ASSIGNMENT » In this exercise, the data must be written out exactly.
** Opening MATERIAL PROVIDED block **
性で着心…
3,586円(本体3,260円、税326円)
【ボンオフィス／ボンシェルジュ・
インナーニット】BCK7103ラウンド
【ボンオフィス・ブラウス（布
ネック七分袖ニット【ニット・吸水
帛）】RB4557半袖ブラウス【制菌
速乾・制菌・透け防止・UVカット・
** Closing MATERIAL PROVIDED block **
YOUR RESPONSE »
性で着心…
3,586円(本体3,260円、税326円)
【ボンオフィス／ボンシェルジュ・
インナーニット】BCK7103ラウンド
【ボンオフィス・ブラウス（布
ネック七分袖ニット【ニット・吸水
帛）】RB4557半袖ブラウス【制菌
速乾・制菌・透け防止・UVカット・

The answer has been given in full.